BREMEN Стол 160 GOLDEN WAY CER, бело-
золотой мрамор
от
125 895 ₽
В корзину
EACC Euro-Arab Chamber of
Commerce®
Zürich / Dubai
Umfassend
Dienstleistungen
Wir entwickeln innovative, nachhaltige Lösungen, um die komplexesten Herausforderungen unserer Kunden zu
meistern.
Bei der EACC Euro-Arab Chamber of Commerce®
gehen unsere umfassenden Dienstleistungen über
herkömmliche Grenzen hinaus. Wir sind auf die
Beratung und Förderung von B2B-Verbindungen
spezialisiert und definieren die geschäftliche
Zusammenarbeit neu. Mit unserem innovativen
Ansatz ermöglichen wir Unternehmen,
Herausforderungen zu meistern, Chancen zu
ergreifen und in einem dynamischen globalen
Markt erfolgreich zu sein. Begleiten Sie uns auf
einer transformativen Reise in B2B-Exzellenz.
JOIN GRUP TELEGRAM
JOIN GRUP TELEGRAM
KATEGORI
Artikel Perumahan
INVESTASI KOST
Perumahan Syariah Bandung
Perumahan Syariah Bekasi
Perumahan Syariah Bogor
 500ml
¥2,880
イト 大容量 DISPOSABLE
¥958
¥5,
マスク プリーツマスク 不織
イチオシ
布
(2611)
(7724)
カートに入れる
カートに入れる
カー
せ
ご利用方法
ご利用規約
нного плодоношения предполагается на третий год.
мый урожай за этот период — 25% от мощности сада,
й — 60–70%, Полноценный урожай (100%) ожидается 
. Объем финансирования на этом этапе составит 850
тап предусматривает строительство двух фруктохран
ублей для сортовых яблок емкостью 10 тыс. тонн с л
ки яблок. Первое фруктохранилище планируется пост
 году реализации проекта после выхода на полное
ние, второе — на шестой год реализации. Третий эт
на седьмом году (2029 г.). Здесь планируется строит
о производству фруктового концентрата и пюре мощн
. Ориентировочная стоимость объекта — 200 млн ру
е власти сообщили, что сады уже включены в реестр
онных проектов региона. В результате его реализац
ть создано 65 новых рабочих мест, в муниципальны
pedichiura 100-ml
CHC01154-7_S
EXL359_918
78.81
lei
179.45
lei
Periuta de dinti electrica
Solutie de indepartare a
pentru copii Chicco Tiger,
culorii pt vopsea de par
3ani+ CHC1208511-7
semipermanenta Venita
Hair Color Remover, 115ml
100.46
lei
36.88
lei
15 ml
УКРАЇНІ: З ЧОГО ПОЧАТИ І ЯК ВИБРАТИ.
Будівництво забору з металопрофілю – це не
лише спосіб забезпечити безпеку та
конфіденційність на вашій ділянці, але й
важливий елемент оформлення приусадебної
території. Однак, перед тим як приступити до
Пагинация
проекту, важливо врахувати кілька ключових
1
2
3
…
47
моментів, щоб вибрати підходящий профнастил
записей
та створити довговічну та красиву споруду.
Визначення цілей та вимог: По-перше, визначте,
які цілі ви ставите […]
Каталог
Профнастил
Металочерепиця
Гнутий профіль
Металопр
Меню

Assignment
A verbatim copy of the lines from the one with "Визначення цілей та" to the end of the listing is the whole answer.

Task output
Визначення цілей та вимог: По-перше, визначте,
які цілі ви ставите […]
Каталог
Профнастил
Металочерепиця
Гнутий профіль
Металопр
Меню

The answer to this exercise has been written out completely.